Required Certifications

• CISSP (Certified Information Systems Security Professional)
• CISM (Certified Information Security Manager)
• CCSP (Certified Cloud Security Professional)
• Microsoft Certified: Security Operations Analyst Associate or Azure Security Engineer Associate.
• Valuable additions: CEH (Certified Ethical Hacker)
• SANS GIAC certifications (GIAC Security Essentials, GCIH, GPEN)
• OSCP (Offensive Security Certified Professional)
• CISA (Certified Information Systems Auditor).

Key Competencies

• Insurance Domain Security - Understanding insurance data sensitivity (PII, claim data, financial information), regulatory requirements (state insurance regulations, Solvency II, GDPR, CCPA), industry-specific threats, and common insurance platform security considerations.

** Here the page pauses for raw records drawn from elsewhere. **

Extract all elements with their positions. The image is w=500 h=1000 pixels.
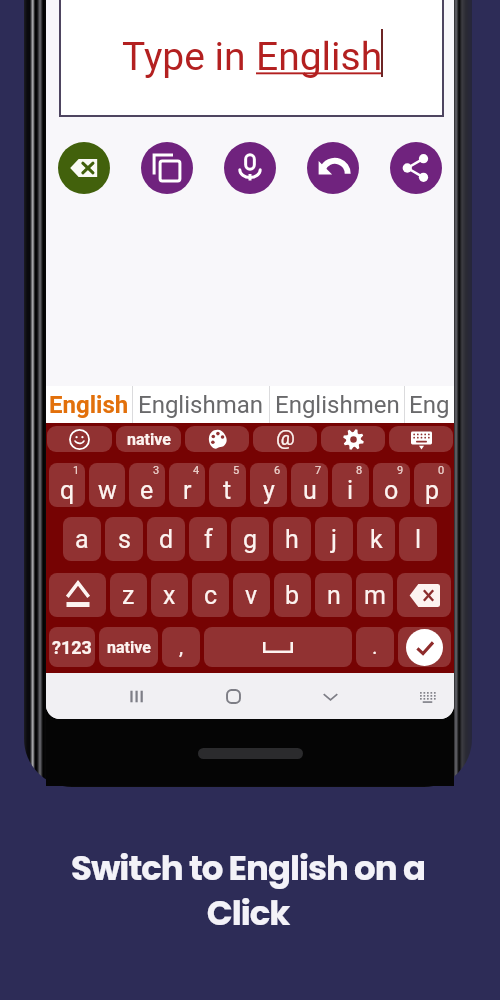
staticText: o — [384, 476, 399, 505]
button[interactable]: w — [89, 463, 125, 507]
button[interactable]: Theme — [185, 426, 249, 452]
button[interactable]: Settings — [321, 426, 385, 452]
button[interactable]: c — [192, 573, 229, 617]
button[interactable]: English — [46, 386, 132, 423]
staticText: ?123 — [52, 637, 92, 658]
button[interactable]: Backspace — [58, 142, 110, 194]
button[interactable]: Space — [204, 627, 352, 667]
button[interactable]: Englishmen — [270, 386, 404, 423]
button[interactable]: Voice input — [224, 142, 276, 194]
button[interactable]: Switch keyboard — [408, 677, 446, 715]
button[interactable]: Undo — [307, 142, 359, 194]
staticText: 8 — [356, 464, 363, 477]
staticText: 0 — [438, 464, 445, 477]
button[interactable]: k — [357, 517, 395, 561]
button[interactable]: native — [116, 426, 181, 452]
staticText: h — [285, 525, 299, 554]
button[interactable]: 7 — [291, 463, 328, 507]
button[interactable]: g — [231, 517, 269, 561]
staticText: x — [163, 581, 176, 610]
button[interactable]: Shift — [49, 573, 106, 617]
button[interactable]: Home — [214, 677, 252, 715]
button[interactable]: s — [105, 517, 143, 561]
staticText: 9 — [397, 464, 404, 477]
button[interactable]: Delete — [397, 573, 451, 617]
button[interactable]: x — [151, 573, 188, 617]
staticText: 6 — [274, 464, 281, 477]
staticText: f — [204, 525, 213, 554]
staticText: g — [243, 525, 258, 554]
button[interactable]: 9 — [373, 463, 410, 507]
button[interactable]: l — [399, 517, 437, 561]
staticText: l — [415, 525, 422, 554]
button[interactable]: z — [110, 573, 147, 617]
staticText: b — [285, 581, 300, 610]
button[interactable]: h — [273, 517, 311, 561]
button[interactable]: Share — [390, 142, 442, 194]
staticText: m — [364, 581, 386, 610]
staticText: Englishmen — [275, 391, 400, 419]
button[interactable]: , — [162, 627, 200, 667]
staticText: n — [327, 581, 341, 610]
staticText: 1 — [73, 464, 80, 477]
button[interactable]: . — [356, 627, 394, 667]
staticText: e — [140, 476, 154, 505]
button[interactable]: 0 — [414, 463, 451, 507]
staticText: s — [118, 525, 131, 554]
staticText: q — [60, 476, 75, 505]
button[interactable]: j — [315, 517, 353, 561]
button[interactable]: 6 — [250, 463, 287, 507]
button[interactable]: 4 — [169, 463, 205, 507]
staticText: 3 — [153, 464, 160, 477]
staticText: p — [425, 476, 440, 505]
staticText: d — [159, 525, 174, 554]
button[interactable]: 1 — [49, 463, 85, 507]
staticText: 7 — [315, 464, 322, 477]
staticText: Eng — [409, 391, 450, 419]
button[interactable]: Copy — [141, 142, 193, 194]
button[interactable]: f — [189, 517, 227, 561]
staticText: . — [372, 635, 378, 660]
staticText: , — [179, 635, 184, 660]
button[interactable]: Eng — [405, 386, 454, 423]
staticText: native — [127, 430, 171, 449]
button[interactable]: b — [274, 573, 311, 617]
staticText: Englishman — [138, 391, 264, 419]
button[interactable]: Englishman — [133, 386, 269, 423]
staticText: Type in — [122, 34, 256, 80]
button[interactable]: Recents — [117, 677, 155, 715]
staticText: r — [183, 476, 192, 505]
staticText: Switch to English on a Click — [58, 844, 438, 937]
staticText: native — [107, 638, 151, 657]
button[interactable]: Hide keyboard — [311, 677, 349, 715]
staticText: z — [122, 581, 135, 610]
button[interactable]: 3 — [129, 463, 165, 507]
staticText: 5 — [233, 464, 240, 477]
staticText: t — [223, 476, 232, 505]
button[interactable]: ?123 — [49, 627, 95, 667]
staticText: English — [49, 391, 129, 419]
button[interactable]: Emoji — [47, 426, 112, 452]
button[interactable]: At sign — [253, 426, 317, 452]
staticText: c — [204, 581, 218, 610]
button[interactable]: Enter — [398, 627, 451, 667]
button[interactable]: 5 — [209, 463, 246, 507]
staticText: English — [256, 34, 383, 80]
staticText: i — [347, 476, 354, 505]
staticText: k — [370, 525, 383, 554]
staticText: 4 — [193, 464, 200, 477]
button[interactable]: d — [147, 517, 185, 561]
staticText: u — [303, 476, 317, 505]
button[interactable]: m — [356, 573, 393, 617]
staticText: y — [263, 476, 275, 505]
button[interactable]: 8 — [332, 463, 369, 507]
button[interactable]: v — [233, 573, 270, 617]
staticText: w — [98, 476, 117, 505]
button[interactable]: n — [315, 573, 352, 617]
button[interactable]: a — [63, 517, 101, 561]
button[interactable]: native — [99, 627, 158, 667]
button[interactable]: Keyboard layout — [389, 426, 453, 452]
staticText: a — [75, 525, 89, 554]
staticText: v — [245, 581, 258, 610]
staticText: @ — [276, 426, 295, 451]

• Technical Leadership - Leading security architecture reviews, establishing security standards, mentoring security engineers and developers, communicating risks to executive leadership, and balancing security with business enablement.

• Risk Management - Conducting security risk assessments, developing risk treatment plans, communicating security risks in business terms, and aligning security investments with risk appetite and business objectives.

• Innovation & Continuous Learning - Staying current with threat landscape, emerging attack vectors, new security technologies, zero trust maturity, and evolving regulatory requirements driving continuous improvement of security posture.